Try to think of it instead as two spacetime events rather than as test particles or worldlines.
Let us define "time-simultaneous" as meaning the two events take place at the same time but at different points in space (I know, I know, simultaneity is relative! but let's assume a non-relativistic scenario), and let us define "space-simultaneous" as meaning the two events take place at the same location in space but at different points in time.

OK, but the point is that when you take spacelike slices along the time axis, you can say the two events are just the positions of the particles at that moment in time, so you can compare the distance of the two events in one spacelike slice to with the distance of the "corresponding" two events in a later slice (ie the position of the same two particles at the later time). But what correspondence is there between events in one slice taken along a space axis with events in another slice taken along the same space axis?

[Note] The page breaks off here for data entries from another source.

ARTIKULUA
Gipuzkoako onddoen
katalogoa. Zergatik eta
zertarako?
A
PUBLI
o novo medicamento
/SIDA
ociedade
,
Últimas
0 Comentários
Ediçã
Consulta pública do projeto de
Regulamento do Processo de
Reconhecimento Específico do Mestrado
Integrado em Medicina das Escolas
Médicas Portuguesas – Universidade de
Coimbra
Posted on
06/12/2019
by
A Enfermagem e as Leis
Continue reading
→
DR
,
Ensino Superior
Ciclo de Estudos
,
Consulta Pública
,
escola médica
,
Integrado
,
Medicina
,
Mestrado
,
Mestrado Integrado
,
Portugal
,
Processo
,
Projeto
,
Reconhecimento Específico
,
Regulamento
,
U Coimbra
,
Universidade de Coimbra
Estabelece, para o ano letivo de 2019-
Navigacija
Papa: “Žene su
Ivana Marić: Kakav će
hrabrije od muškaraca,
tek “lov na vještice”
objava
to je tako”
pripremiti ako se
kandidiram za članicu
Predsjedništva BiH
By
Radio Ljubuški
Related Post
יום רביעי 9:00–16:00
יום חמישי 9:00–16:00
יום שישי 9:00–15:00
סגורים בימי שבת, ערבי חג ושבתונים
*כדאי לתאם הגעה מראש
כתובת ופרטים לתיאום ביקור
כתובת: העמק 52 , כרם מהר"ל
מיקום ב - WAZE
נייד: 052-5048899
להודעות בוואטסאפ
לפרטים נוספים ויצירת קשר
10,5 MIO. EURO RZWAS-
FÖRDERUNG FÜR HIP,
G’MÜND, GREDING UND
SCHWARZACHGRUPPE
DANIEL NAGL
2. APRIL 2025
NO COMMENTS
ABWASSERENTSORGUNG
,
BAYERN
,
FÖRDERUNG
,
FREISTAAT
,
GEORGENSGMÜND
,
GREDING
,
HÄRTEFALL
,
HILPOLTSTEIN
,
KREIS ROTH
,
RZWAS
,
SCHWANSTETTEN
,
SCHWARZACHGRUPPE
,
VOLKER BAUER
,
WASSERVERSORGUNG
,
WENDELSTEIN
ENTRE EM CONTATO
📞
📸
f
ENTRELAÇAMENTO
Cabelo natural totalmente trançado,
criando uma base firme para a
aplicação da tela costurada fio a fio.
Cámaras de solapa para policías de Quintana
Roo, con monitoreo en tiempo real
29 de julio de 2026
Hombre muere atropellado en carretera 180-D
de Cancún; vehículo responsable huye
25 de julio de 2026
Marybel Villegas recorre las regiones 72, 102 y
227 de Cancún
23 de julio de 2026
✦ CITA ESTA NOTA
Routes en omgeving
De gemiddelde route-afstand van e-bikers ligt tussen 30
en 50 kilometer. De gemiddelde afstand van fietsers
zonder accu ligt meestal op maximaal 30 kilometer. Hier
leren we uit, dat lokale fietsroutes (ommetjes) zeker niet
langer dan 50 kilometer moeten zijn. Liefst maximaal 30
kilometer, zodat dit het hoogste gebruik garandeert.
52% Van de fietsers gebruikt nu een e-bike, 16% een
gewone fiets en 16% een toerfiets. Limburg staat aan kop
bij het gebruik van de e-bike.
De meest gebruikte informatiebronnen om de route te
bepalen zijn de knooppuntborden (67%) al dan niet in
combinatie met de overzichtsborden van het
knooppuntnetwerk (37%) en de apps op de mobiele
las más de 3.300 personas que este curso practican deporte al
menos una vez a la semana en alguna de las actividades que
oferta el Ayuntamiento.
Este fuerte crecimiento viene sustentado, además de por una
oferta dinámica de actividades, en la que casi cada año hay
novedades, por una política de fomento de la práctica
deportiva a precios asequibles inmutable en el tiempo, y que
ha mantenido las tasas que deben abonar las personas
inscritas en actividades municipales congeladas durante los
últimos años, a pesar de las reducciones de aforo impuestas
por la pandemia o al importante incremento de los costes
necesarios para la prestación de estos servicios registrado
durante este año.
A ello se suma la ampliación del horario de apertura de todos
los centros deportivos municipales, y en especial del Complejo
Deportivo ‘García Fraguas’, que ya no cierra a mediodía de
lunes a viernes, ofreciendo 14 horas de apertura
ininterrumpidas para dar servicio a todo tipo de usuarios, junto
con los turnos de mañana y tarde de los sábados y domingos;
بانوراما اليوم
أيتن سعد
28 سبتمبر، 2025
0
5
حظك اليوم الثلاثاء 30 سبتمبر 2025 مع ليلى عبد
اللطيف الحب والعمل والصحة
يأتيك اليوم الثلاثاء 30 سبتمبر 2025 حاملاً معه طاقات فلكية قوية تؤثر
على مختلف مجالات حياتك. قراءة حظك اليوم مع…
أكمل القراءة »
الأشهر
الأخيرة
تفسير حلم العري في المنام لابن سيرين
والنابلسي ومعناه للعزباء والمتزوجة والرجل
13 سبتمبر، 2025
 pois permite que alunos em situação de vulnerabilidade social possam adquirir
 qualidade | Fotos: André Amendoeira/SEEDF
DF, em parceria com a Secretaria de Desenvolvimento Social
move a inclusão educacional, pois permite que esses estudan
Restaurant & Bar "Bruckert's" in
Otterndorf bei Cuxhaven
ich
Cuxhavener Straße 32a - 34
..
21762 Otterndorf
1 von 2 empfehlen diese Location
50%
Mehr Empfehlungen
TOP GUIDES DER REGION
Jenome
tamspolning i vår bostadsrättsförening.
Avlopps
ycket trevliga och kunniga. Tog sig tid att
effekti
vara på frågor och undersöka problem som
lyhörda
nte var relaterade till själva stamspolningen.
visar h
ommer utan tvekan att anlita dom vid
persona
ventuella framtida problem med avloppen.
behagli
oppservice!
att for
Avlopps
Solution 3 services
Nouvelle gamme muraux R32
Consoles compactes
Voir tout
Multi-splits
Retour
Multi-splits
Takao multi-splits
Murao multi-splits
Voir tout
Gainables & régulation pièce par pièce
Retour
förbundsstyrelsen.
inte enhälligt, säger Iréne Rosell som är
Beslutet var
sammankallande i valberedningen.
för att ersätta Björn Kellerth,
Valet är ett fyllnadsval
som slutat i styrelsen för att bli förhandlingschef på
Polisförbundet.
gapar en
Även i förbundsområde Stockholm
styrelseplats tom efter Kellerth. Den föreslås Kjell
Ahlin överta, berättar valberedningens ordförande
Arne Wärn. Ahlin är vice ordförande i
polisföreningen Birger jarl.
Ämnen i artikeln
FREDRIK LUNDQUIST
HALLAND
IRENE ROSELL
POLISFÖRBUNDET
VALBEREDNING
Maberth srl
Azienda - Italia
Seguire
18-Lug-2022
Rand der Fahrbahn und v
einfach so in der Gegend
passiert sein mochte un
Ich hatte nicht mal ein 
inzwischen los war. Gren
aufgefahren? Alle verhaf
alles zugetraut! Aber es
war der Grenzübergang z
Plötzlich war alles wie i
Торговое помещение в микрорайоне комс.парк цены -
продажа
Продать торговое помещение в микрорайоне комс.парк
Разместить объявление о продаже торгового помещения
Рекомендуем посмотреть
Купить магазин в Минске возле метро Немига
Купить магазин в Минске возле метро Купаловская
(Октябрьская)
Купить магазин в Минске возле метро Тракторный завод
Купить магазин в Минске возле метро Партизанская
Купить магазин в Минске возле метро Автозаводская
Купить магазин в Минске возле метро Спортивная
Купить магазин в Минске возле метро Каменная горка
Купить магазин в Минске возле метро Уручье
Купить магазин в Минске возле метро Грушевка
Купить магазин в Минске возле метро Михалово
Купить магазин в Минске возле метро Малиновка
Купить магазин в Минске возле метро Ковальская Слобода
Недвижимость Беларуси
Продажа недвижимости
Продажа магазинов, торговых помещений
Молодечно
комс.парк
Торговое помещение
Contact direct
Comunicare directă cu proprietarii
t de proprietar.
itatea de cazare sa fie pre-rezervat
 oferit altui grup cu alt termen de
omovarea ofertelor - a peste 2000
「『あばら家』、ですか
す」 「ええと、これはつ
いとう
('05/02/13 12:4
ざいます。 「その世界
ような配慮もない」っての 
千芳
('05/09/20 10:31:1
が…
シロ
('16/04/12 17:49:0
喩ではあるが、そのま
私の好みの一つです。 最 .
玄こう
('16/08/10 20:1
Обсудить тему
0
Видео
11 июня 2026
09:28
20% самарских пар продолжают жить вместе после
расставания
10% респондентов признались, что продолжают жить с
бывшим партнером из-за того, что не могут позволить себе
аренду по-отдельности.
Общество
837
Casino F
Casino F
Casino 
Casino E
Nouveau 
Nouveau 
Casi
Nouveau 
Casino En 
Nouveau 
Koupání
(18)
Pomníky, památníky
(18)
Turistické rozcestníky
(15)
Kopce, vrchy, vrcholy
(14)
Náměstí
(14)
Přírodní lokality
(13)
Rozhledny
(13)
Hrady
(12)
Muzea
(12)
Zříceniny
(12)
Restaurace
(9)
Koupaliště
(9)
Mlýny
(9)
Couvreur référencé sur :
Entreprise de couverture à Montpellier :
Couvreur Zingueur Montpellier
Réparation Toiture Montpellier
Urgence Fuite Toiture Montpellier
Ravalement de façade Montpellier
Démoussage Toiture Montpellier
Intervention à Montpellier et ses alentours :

In the "space" case the "space interval" between two time-simultaneous events depends on their location in time - for expanding space the events are further apart in space if the events take place at later times

What events are further apart? Any two pairs of random events in different slices will be further apart, regardless of how you choose them? If in the first slice I choose the events "clock on Earth reads 2005" and "clock on Earth reads 3005", and in another slice I choose the events "clock on Alpha Centauri reads 2005" and "clock on Alpha Centauri reads 2008", does that mean time has shrunk? What if I had instead chosen the events "clock on Alpha Centauri reads 2005" and "clock on Alpha Centauri reads 4005"? Without some correspondence between the events on one slice and another, without some kind of rule saying "if you pick events A and B in your first slice, you must always pick events A' and B' in the second one", then your choice of which two events in each slice to pick will be totally arbitrary, so there will be no well-defined procedure to decide whether "time is expanding" or not. So, your argument still makes no sense to me.

 

[Chronos]

I haven't followed this whole thing in detail, but time and space are interchangeable. A lazy way to visualize an event is by imagining a four dimensional hypersphere whose virtual surface is:

X^3 + Y^3 + Z^3 + T^3 = 1 [or other arbitrary constant].

Note: cubing the factors is a lazy way of preserving CPT symmetry.